In 2002, FLO launched a new International Fairtrade Certification Mark. The goals of the launch were to improve the visibility of the mark on supermarket shelves, facilitate cross border trade and simplify export procedures for both producers and exporters.
The Fairtrade Certification Mark harmonization process is still under way – today, all but two labelling initiatives (Transfair USA & TransFair Canada) have adopted the new International Fairtrade Certification Mark. Full transition to the new Fairtrade Mark should become reality as it gradually replaces the old certification marks at various speeds in various countries.
In January 2004, FLO was divided into two independent organizations: FLO International, which sets Fairtrade standards and provides producer business support, and FLO-CERT, which inspects and certifies producer organizations. The aim of the split was to ensure the impartiality, the independence of the certification process and compliance with ISO 65 standards for product certification bodies.
At present, over 20 Labelling Initiatives are members of FLO International. There are now Fairtrade Certification Marks on dozens of different products, based on FLO’s certification for coffee, tea, rice, bananas, mangoes, cocoa,cotton, sugar, honey, fruit juices, nuts, fresh fruit, quinoa, herbs and spices, wine and footballs etc.
In an effort to complement the Fairtrade certification system and allow for example handcraft producers to also sell their products outside worldshops, the World Fair Trade Organization (WFTO), formerly the International Fair Trade Association (founded 1989), launched a new Mark to identify fair trade organizations in 2004 (as opposed to products in the case of Fairtrade). Called the FTO Mark, it allows consumers to recognize registered Fair Trade Organizations worldwide and guarantees that standards are being implemented regarding working conditions, wages, child labour and the environment.
The FTO Mark gave for the first time Fair Trade Organizations (including handcrafts producers) definable recognition amongst consumers, existing and new business partners, governments and donors.

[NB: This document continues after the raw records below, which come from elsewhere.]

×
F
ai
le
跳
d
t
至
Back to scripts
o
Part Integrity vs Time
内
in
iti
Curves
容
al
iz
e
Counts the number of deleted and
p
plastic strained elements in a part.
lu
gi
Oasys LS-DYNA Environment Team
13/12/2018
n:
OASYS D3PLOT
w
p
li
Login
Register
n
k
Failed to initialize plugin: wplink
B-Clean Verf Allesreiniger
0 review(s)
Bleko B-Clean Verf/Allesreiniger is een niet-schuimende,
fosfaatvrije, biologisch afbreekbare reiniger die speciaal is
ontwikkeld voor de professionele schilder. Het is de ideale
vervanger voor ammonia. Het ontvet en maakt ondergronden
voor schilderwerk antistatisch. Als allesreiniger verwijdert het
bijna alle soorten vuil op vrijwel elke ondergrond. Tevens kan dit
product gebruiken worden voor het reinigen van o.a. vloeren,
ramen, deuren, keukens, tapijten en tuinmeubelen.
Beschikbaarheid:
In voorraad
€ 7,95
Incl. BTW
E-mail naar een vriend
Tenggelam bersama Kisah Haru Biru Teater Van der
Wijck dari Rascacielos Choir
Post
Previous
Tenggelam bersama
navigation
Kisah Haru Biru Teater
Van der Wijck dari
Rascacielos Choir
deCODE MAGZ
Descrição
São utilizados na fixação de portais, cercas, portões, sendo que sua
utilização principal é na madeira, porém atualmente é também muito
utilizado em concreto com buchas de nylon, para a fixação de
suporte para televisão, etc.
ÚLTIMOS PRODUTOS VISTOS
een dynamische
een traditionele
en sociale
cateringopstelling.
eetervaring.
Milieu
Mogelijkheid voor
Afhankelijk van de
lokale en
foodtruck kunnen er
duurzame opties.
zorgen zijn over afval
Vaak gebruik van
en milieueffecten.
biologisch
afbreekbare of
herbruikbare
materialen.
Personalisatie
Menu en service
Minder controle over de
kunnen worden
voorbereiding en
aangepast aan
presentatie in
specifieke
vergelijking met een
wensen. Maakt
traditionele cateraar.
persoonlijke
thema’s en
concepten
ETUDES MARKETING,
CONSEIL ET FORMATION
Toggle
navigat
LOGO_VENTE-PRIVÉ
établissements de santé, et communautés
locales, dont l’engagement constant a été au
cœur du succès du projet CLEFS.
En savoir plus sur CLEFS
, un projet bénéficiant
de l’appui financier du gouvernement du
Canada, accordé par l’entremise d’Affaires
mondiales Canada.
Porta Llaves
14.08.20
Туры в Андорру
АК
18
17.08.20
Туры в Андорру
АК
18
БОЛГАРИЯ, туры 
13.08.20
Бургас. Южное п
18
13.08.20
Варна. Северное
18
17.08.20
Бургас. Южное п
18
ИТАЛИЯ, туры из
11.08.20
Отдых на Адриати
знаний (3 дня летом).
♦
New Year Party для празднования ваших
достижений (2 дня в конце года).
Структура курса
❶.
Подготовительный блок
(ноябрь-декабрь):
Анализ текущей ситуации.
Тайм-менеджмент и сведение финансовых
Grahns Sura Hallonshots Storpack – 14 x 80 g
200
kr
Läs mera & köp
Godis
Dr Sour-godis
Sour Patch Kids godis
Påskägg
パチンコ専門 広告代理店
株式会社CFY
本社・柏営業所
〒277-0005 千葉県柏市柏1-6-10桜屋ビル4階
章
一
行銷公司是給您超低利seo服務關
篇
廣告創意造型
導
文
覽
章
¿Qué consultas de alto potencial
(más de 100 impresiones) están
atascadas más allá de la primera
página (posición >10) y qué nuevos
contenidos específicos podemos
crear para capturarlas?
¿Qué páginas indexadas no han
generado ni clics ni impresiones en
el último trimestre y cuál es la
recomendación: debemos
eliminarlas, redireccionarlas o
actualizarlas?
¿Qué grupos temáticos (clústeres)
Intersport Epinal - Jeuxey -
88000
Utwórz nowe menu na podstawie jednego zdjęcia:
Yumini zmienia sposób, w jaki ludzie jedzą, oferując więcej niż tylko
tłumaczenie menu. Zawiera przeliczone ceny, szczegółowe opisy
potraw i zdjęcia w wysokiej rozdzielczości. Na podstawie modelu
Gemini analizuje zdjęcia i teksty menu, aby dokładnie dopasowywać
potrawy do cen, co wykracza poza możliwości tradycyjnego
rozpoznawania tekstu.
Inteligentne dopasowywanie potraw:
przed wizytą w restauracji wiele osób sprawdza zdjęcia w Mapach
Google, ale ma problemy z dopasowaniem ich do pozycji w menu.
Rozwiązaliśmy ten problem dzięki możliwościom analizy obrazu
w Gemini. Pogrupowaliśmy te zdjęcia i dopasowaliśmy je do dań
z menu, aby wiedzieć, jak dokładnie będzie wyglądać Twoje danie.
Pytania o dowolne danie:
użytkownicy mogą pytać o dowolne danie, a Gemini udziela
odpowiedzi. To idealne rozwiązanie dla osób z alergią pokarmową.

Global fair trade sales have soared over the past decade. The increase has been particularly spectacular among Fairtrade labelled goods: In 2007, Fair trade certified sales amounted to approximately €2.3 billion (US $3.62 billion) worldwide, a 47% year-to-year increase. As per December 2006, 569 producer organizations in 58 developing countries were FLO-CERT Fairtrade certified and over 150 were WFTO registered.